Strengthen the Health Resources & Services Administration’s Rural Workforce Programs

  • Congress should appropriate funding for the National Health Care Workforce Commission to perform a comprehensive evaluation of the current workforce landscape, develop policy recommendations to ensure federal education and training programs meet critical needs, and provide oversight of federal workforce programs.

Improve Reimbursement for Providers Practicing in Rural Areas and Reduce Administrative Burdens

  • CMS should provide a nominal payment update for rural providers reporting data under the Quality Payment Program (QPP) and extend bonus payments for new Advanced Alternative Payment Model (APM) participants.
  • CMS should exclude enrolled Accountable Care Organization (ACO) beneficiaries when determining the regional benchmark in rural areas.
  • CMS should evaluate Merit-based Incentive Payment System (MIPS) data to ensure that rural providers are not disadvantaged by the program’s structure.
  • CMS should utilize readily available claims data to assess quality performance.
  • CMS should decrease qualifying participation thresholds for rural providers operating under APMs, RHCs, and FQHCs.

4. Secure Access to Virtual Care in Rural Communities (Page 76)

Ensure Effective Broadband Implementation and Collection of Accurate Broadband Data

  • Congress should ensure the effective implementation of the Infrastructure Investment and Jobs Act to make certain broadband access is delivered equitably throughout rural America.
  •  Congress and the National Telecommunications and Information Administration (NTIA) should ensure effective implementation of the Broadband DATA Act and monitor whether the broadband data collection effort by the Federal Communications Commission (FCC) improves the accuracy of mapping broadband access.

Ensure New Modalities for Service Access Are Permanently Available in Areas Without Broadband

  • Congress should make access to audio-only telehealth services permanent for beneficiaries with established in-person provider relationships.
  • HHS should evaluate which services should remain available via audioonly to beneficiaries, especially for those without broadband access and for those with digital literacy or other technology-related barriers.
  • HHS should expand asynchronous (store-and-forward) services beyond Alaska and Hawaii demonstrations for Medicare beneficiaries.

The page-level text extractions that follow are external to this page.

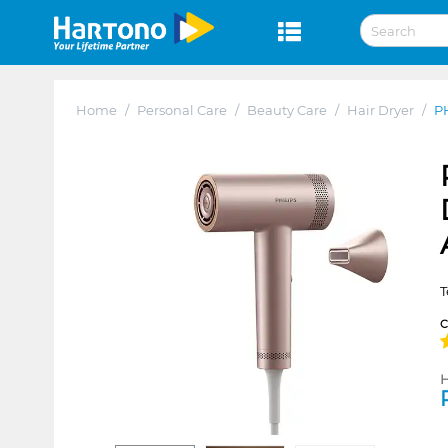
Home
/
Personal Care
/
Beauty Care
/
Hair Dryer
/
P
T
H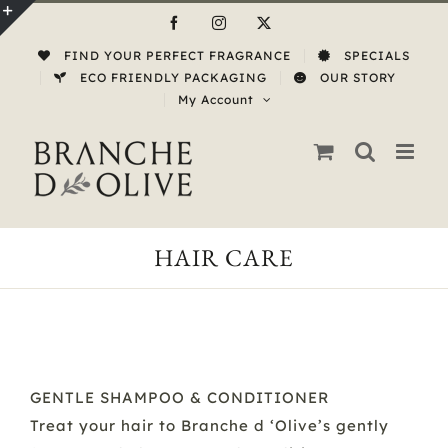
Skip
Facebook
Instagram
X
to
Toggle
FIND YOUR PERFECT FRAGRANCE
SPECIALS
content
Sliding
ECO FRIENDLY PACKAGING
OUR STORY
My Account
Bar
Area
HAIR CARE
GENTLE SHAMPOO & CONDITIONER
Treat your hair to Branche d ‘Olive’s gently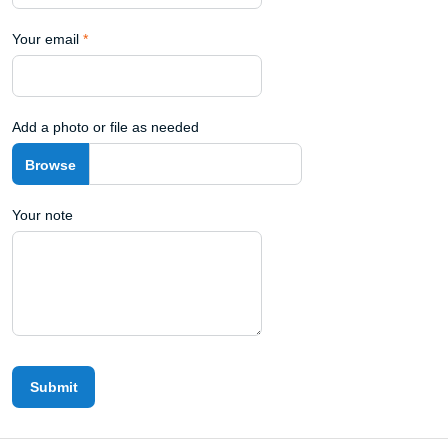
Your email
*
Add a photo or file as needed
Your note
Submit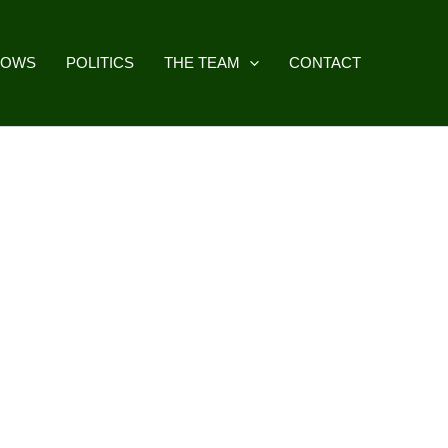
HOWS
POLITICS
THE TEAM
CONTACT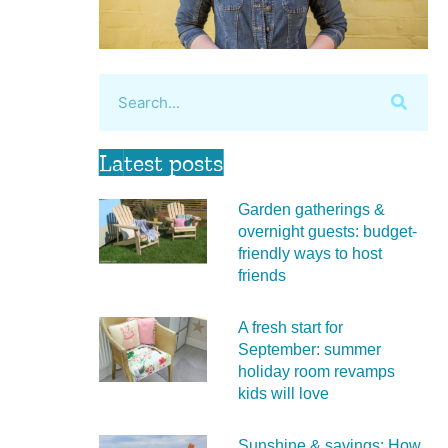
Latest posts
Garden gatherings &
overnight guests: budget-
friendly ways to host
friends
A fresh start for
September: summer
holiday room revamps
kids will love
Sunshine & savings: How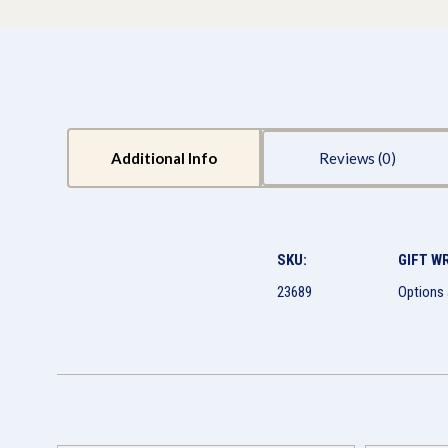
Additional Info
Reviews
SKU:
GIFT W
23689
Options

Remove the In-Person Visit Requirement Before Accessing Telemental Health Services

  • Congress should repeal all in-person visit requirements for telemental health services for Medicare beneficiaries living in rural areas and for those needing crisis services.

Permanently Expand the List of Authorized Sites of Service and Remove Geographic and Site of Service Restrictions

  • To ensure equitable access to services, Congress should permanently remove geographic and site of service restrictions for telehealth and audio-only services.
  • Congress should permanently authorize FQHCs and RHCs to serve as distant sites by amending section 1834(m) of the Social Security Act.

Extend Telehealth Flexibilities for Two Years Post-PHE and Evaluate the Impact

  • Congress should grant the HHS secretary the authority to waive telehealth and audio-only regulatory requirements for two years following the end of the PHE and require the secretary to analyze the impact of the PHE waivers on telehealth and audio-only utilization, health outcomes, and cost across beneficiary populations.
  • HHS should develop a payment methodology for audio-only and nonfacility- based telehealth services (for example, telehealth services accessed from a patient’s home), specifying whether reimbursement for services would be appropriate at in-person payment rates.
  • HHS should develop additional guidance for the billing of telehealth and audio-only services to ensure appropriate coding and improved data quality.